▼

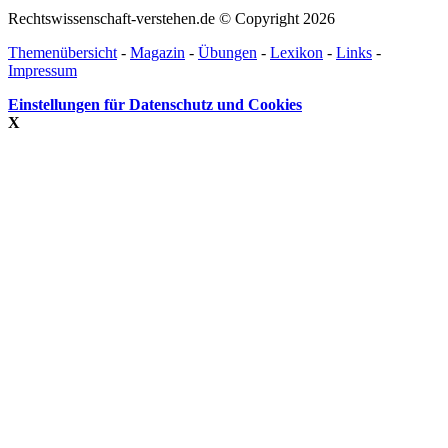
Rechtswissenschaft-verstehen.de © Copyright 2026
Themenübersicht
-
Magazin
-
Übungen
-
Lexikon
-
Links
-
Impressum
Einstellungen für Datenschutz und Cookies
X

▲

» Assignment:
From the first line to the last, repeat the records exactly and skip the pictures.

» Answer box:
Rechtswissenschaft-verstehen.de © Copyright 2026
Themenübersicht
-
Magazin
-
Übungen
-
Lexikon
-
Links
-
Impressum
Einstellungen für Datenschutz und Cookies
X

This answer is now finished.